Countr: Flexible Univariate Count Models Based on Renewal Processes

The main motivation to develop the `Countr` by the authors was to create an alternative to the Poisson model to fit the number of goals scored by a team in a football match. Despite its clear limitations, the Poisson model was systematically used in the literature perhaps due to its simplicity. We briefly explain in this document why the renewal-count models should be preferred for football data. We hope that the development of the `Countr` package will encourage more data analyst to use renewal-count models, especially when investigating sports data.

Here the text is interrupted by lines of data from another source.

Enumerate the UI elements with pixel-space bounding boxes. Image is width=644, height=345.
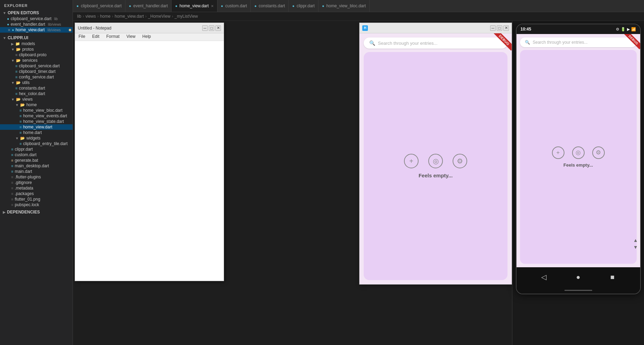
folder-label: home [26, 102, 37, 107]
breadcrumb-lib[interactable]: lib [77, 14, 81, 19]
tab-clipboard-service[interactable]: ● clipboard_service.dart [73, 0, 125, 12]
tree-main-desktop[interactable]: ≡ main_desktop.dart [0, 163, 73, 169]
tree-hex-color[interactable]: ≡ hex_color.dart [0, 91, 73, 96]
minimize-button[interactable]: ─ [202, 25, 208, 31]
tab-home-view[interactable]: ● home_view.dart ✕ [172, 0, 217, 12]
open-editor-name: clipboard_service.dart [11, 16, 51, 21]
flutter-minimize-button[interactable]: ─ [490, 25, 496, 31]
flutter-search-bar[interactable]: 🔍 Search through your entries... [364, 37, 507, 49]
file-icon: ≡ [11, 180, 13, 185]
content-area: 1t 2Sta 3 4ntr 5ntr 6 7Asy 8re 9 10ata 1… [73, 21, 644, 345]
breadcrumb-views[interactable]: views [85, 14, 96, 19]
flutter-close-button[interactable]: ✕ [503, 25, 509, 31]
tree-home-view-state[interactable]: ≡ home_view_state.dart [0, 119, 73, 124]
tree-home-folder[interactable]: ▼ 📂 home [0, 102, 73, 108]
tree-flutter-png[interactable]: ≡ flutter_01.png [0, 196, 73, 202]
dependencies-section[interactable]: ▶ DEPENDENCIES [0, 209, 73, 215]
open-editors-label: OPEN EDITORS [8, 10, 39, 15]
tree-clipboard-proto[interactable]: ≡ clipboard.proto [0, 52, 73, 58]
flutter-maximize-button[interactable]: □ [497, 25, 502, 31]
add-icon-circle: + [404, 154, 419, 168]
folder-label: utils [22, 80, 30, 85]
file-icon: ≡ [11, 197, 13, 201]
file-label: hex_color.dart [19, 91, 45, 96]
tab-custom[interactable]: ● custom.dart [217, 0, 251, 12]
tree-widgets[interactable]: ▼ 📂 widgets [0, 135, 73, 141]
dart-icon: ≡ [19, 131, 22, 135]
tree-clipboard-service[interactable]: ≡ clipboard_service.dart [0, 63, 73, 69]
tab-dart-icon: ● [129, 4, 131, 8]
menu-edit[interactable]: Edit [89, 33, 103, 41]
open-editor-event-handler[interactable]: ● event_handler.dart lib/views [0, 22, 73, 27]
folder-label: models [22, 41, 35, 46]
tree-services[interactable]: ▼ 📂 services [0, 58, 73, 63]
menu-view[interactable]: View [123, 33, 139, 41]
close-button[interactable]: ✕ [215, 25, 221, 31]
scroll-up-arrow[interactable]: ▲ [633, 237, 638, 243]
tree-clipboard-entry-tile[interactable]: ≡ clipboard_entry_tile.dart [0, 141, 73, 146]
dart-icon: ≡ [11, 147, 13, 151]
tree-utils[interactable]: ▼ 📂 utils [0, 80, 73, 85]
tree-clipboard-timer[interactable]: ≡ clipboard_timer.dart [0, 69, 73, 74]
tab-close-icon[interactable]: ✕ [211, 4, 214, 8]
open-editor-home-view[interactable]: ✕ ● home_view.dart lib/views [0, 27, 73, 33]
file-label: custom.dart [15, 152, 36, 157]
file-label: main_desktop.dart [15, 163, 49, 168]
tree-gitignore[interactable]: ≡ .gitignore [0, 180, 73, 185]
breadcrumb-sep: › [97, 14, 99, 19]
tree-home-view-events[interactable]: ≡ home_view_events.dart [0, 113, 73, 119]
tab-home-view-bloc[interactable]: ● home_view_bloc.dart [319, 0, 370, 12]
scroll-down-arrow[interactable]: ▼ [633, 244, 638, 250]
maximize-button[interactable]: □ [209, 25, 214, 31]
tree-models[interactable]: ▶ 📁 models [0, 41, 73, 47]
tree-pubspec-lock[interactable]: ≡ pubspec.lock [0, 202, 73, 208]
empty-state-icons: + ◎ ⚙ [404, 154, 467, 168]
dart-icon: ≡ [15, 75, 17, 79]
tree-generate-bat[interactable]: ≡ generate.bat [0, 158, 73, 163]
menu-format[interactable]: Format [103, 33, 123, 41]
tree-main-dart[interactable]: ≡ main.dart [0, 169, 73, 174]
tree-config-service[interactable]: ≡ config_service.dart [0, 74, 73, 80]
close-editor-icon[interactable]: ✕ [8, 28, 10, 32]
open-editors-chevron: ▼ [3, 11, 6, 15]
file-label: .packages [15, 191, 34, 196]
breadcrumb-mylistview[interactable]: _myListView [175, 14, 198, 19]
tab-dart-icon: ● [322, 4, 324, 8]
open-editor-clipboard-service[interactable]: ● clipboard_service.dart lib [0, 16, 73, 22]
dart-icon: ≡ [19, 119, 22, 124]
tree-protos[interactable]: ▼ 📂 protos [0, 47, 73, 52]
breadcrumb-sep: › [112, 14, 113, 19]
file-icon: ≡ [11, 192, 13, 196]
tree-clippr-dart[interactable]: ≡ clippr.dart [0, 146, 73, 152]
deps-chevron: ▶ [3, 210, 6, 214]
tree-views[interactable]: ▼ 📂 views [0, 96, 73, 102]
menu-help[interactable]: Help [139, 33, 155, 41]
home-button[interactable]: ● [572, 271, 584, 283]
phone-nav-bar: ◁ ● ■ [517, 267, 640, 287]
tree-flutter-plugins[interactable]: ≡ .flutter-plugins [0, 174, 73, 180]
notepad-content[interactable] [75, 41, 224, 281]
tab-constants[interactable]: ● constants.dart [251, 0, 289, 12]
phone-container: 10:45 ⚙ 🔋 ▶ 📶 🔍 Search through your entr… [512, 21, 644, 345]
breadcrumb-filename[interactable]: home_view.dart [115, 14, 144, 19]
tree-home-view-dart[interactable]: ≡ home_view.dart [0, 124, 73, 130]
clippr-ui-section[interactable]: ▼ CLIPPR.UI [0, 35, 73, 41]
breadcrumb-home[interactable]: home [100, 14, 110, 19]
tree-custom-dart[interactable]: ≡ custom.dart [0, 152, 73, 158]
file-label: home_view_bloc.dart [23, 108, 62, 113]
breadcrumb-homeview[interactable]: _HomeView [148, 14, 170, 19]
menu-file[interactable]: File [75, 33, 89, 41]
file-label: generate.bat [15, 158, 38, 163]
tree-packages[interactable]: ≡ .packages [0, 191, 73, 196]
back-button[interactable]: ◁ [538, 271, 550, 283]
tree-metadata[interactable]: ≡ .metadata [0, 185, 73, 191]
recents-button[interactable]: ■ [606, 271, 619, 283]
tree-home-view-bloc[interactable]: ≡ home_view_bloc.dart [0, 108, 73, 113]
tree-home-dart[interactable]: ≡ home.dart [0, 130, 73, 135]
tab-event-handler[interactable]: ● event_handler.dart [125, 0, 172, 12]
tab-clippr[interactable]: ● clippr.dart [289, 0, 319, 12]
tree-constants[interactable]: ≡ constants.dart [0, 85, 73, 91]
phone-search-bar[interactable]: 🔍 Search through your entries... [520, 37, 637, 47]
empty-state-label: Feels empty... [419, 172, 453, 178]
open-editors-section[interactable]: ▼ OPEN EDITORS [0, 10, 73, 16]
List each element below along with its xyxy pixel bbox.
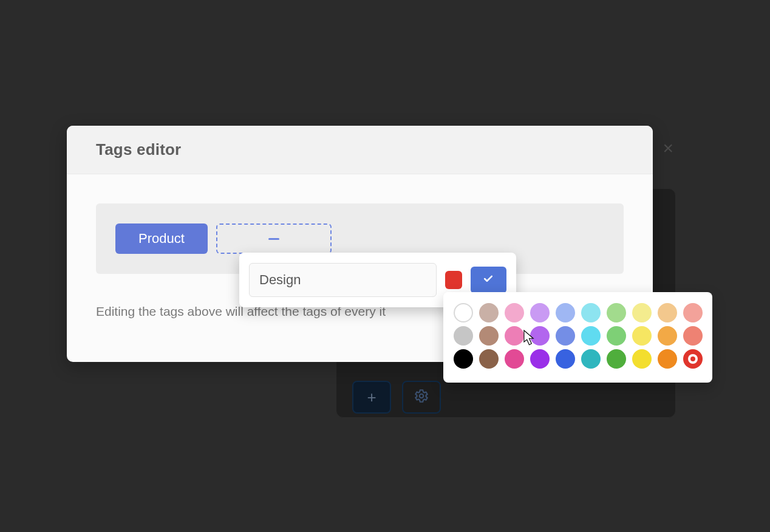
- color-swatch-0-8[interactable]: [658, 303, 677, 322]
- color-swatch-1-5[interactable]: [581, 326, 601, 346]
- color-palette-popover: [443, 292, 712, 383]
- color-swatch-1-1[interactable]: [479, 326, 499, 346]
- color-swatch-1-8[interactable]: [658, 326, 677, 346]
- color-swatch-0-2[interactable]: [505, 303, 524, 322]
- color-swatch-1-3[interactable]: [530, 326, 550, 346]
- color-swatch-1-4[interactable]: [556, 326, 575, 346]
- color-swatch-2-0[interactable]: [454, 349, 473, 369]
- color-swatch-0-4[interactable]: [556, 303, 575, 322]
- gear-icon: [414, 388, 429, 406]
- confirm-button[interactable]: [471, 267, 506, 293]
- plus-icon: +: [367, 388, 376, 407]
- modal-title: Tags editor: [96, 140, 181, 159]
- color-swatch-0-6[interactable]: [607, 303, 626, 322]
- color-swatch-0-7[interactable]: [632, 303, 652, 322]
- color-swatch-0-5[interactable]: [581, 303, 601, 322]
- dash-icon: [268, 238, 279, 240]
- color-swatch-2-5[interactable]: [581, 349, 601, 369]
- tag-name-input[interactable]: [249, 263, 437, 297]
- settings-button[interactable]: [402, 381, 441, 414]
- color-swatch-1-6[interactable]: [607, 326, 626, 346]
- color-swatch-1-7[interactable]: [632, 326, 652, 346]
- add-button[interactable]: +: [352, 381, 391, 414]
- color-swatch-1-0[interactable]: [454, 326, 473, 346]
- color-swatch-0-3[interactable]: [530, 303, 550, 322]
- palette-grid: [453, 303, 703, 369]
- svg-point-0: [420, 394, 424, 398]
- color-swatch-2-7[interactable]: [632, 349, 652, 369]
- check-icon: [482, 273, 494, 287]
- color-swatch-2-9[interactable]: [683, 349, 703, 369]
- close-button[interactable]: ×: [663, 139, 673, 157]
- color-swatch-1-9[interactable]: [683, 326, 703, 346]
- color-swatch-0-9[interactable]: [683, 303, 703, 322]
- color-swatch-2-8[interactable]: [658, 349, 677, 369]
- color-swatch-1-2[interactable]: [505, 326, 524, 346]
- add-tag-placeholder[interactable]: [216, 223, 332, 254]
- tag-product[interactable]: Product: [115, 223, 208, 254]
- color-swatch-0-0[interactable]: [454, 303, 473, 322]
- color-swatch-2-6[interactable]: [607, 349, 626, 369]
- modal-header: Tags editor: [67, 126, 653, 174]
- selected-color-swatch[interactable]: [445, 271, 462, 289]
- background-toolbar: +: [352, 381, 441, 414]
- color-swatch-2-3[interactable]: [530, 349, 550, 369]
- color-swatch-2-2[interactable]: [505, 349, 524, 369]
- color-swatch-2-4[interactable]: [556, 349, 575, 369]
- color-swatch-0-1[interactable]: [479, 303, 499, 322]
- color-swatch-2-1[interactable]: [479, 349, 499, 369]
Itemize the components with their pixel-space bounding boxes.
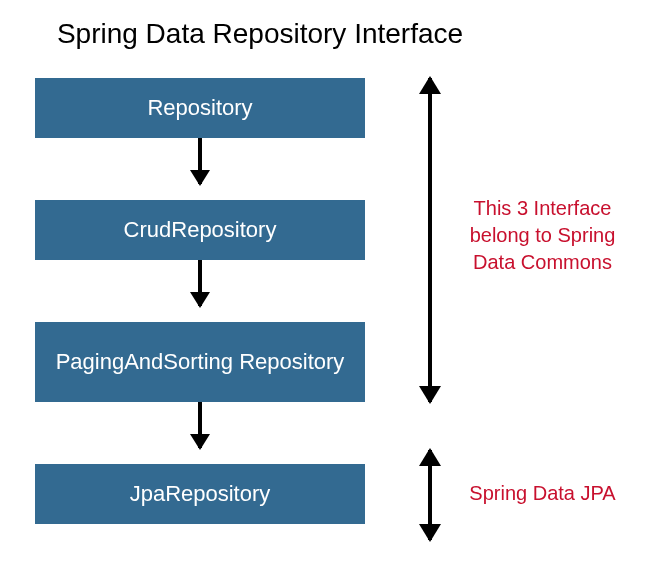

Before starting our analysis, we need to load the useful packages. On top of Countr, the dplyr package \citep{dplyr2016} will be used:

library(Countr)
library(dplyr)

Motivation

As discussed in length in \citet[Chapter 4]{TarakPhd} or more briefly in \citet{boshnakov2017bivariate}, the main issue with the Poisson model when modelling the goals scored by a team in football is that the hazard function (the instant probability of scoring) remains constant for every time unit (minutes say in football). However, empirical studies showed that this is rather questionable as goals are more likely to be scored at the end of each half because of players tiredness, … see for example \citet[Figure~1]{dixon1998birth}.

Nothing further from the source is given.